──────── INFORMATION PROVIDED

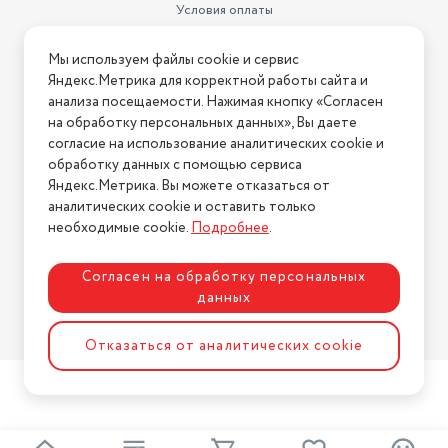
Условия оплаты
Вес внешнего блока
24 кг
Условия доставки
Максимальный уровень шума
41 дБ
Мы используем файлы cookie и сервис
Условия возврата
Яндекс.Метрика для корректной работы сайта и
Вес внутреннего блока
8.5 кг
Нашли ошибку на сайте?
Напишите нам
.
анализа посещаемости. Нажимая кнопку «Согласен
на обработку персональных данных», Вы даете
Потребляемая мощность при
2026 © Интернет-магазин "АстМаркет". У нас есть всё!
согласие на использование аналитических cookie и
обогреве
706 Вт
обработку данных с помощью сервиса
Потребляемая мощность при
Яндекс.Метрика. Вы можете отказаться от
охлаждении
802 Вт
аналитических cookie и оставить только
Политика конфиденциальности
необходимые cookie.
Подробнее
.
Согласен на обработку персональных
данных
Разработка сайта
ASTDESIGN
Отказаться от аналитических cookie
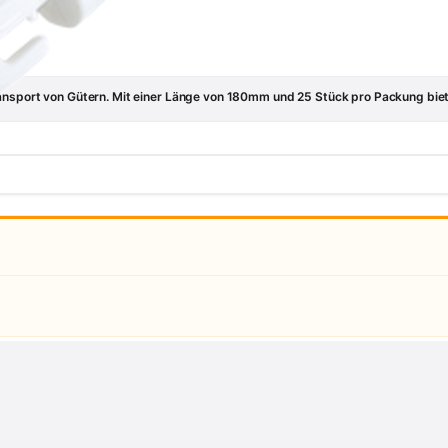
ansport von Gütern. Mit einer Länge von 180mm und 25 Stück pro Packung bieten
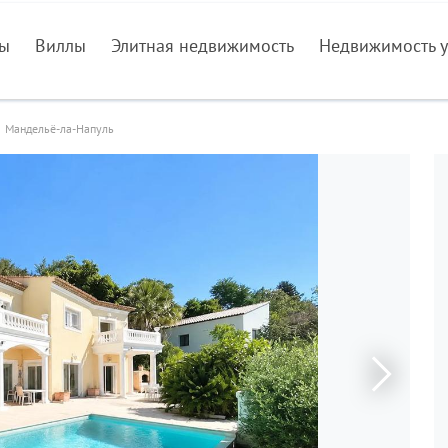
ры
Виллы
Элитная недвижимость
Недвижимость у
Мандельё-ла-Напуль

────────────────

→ EXERCISE DIRECTIONS: Wherever the word "сайта" appears in the entries above, copy that line.

→ SOLVED PROBLEM:
Яндекс.Метрика для корректной работы сайта и
Разработка сайта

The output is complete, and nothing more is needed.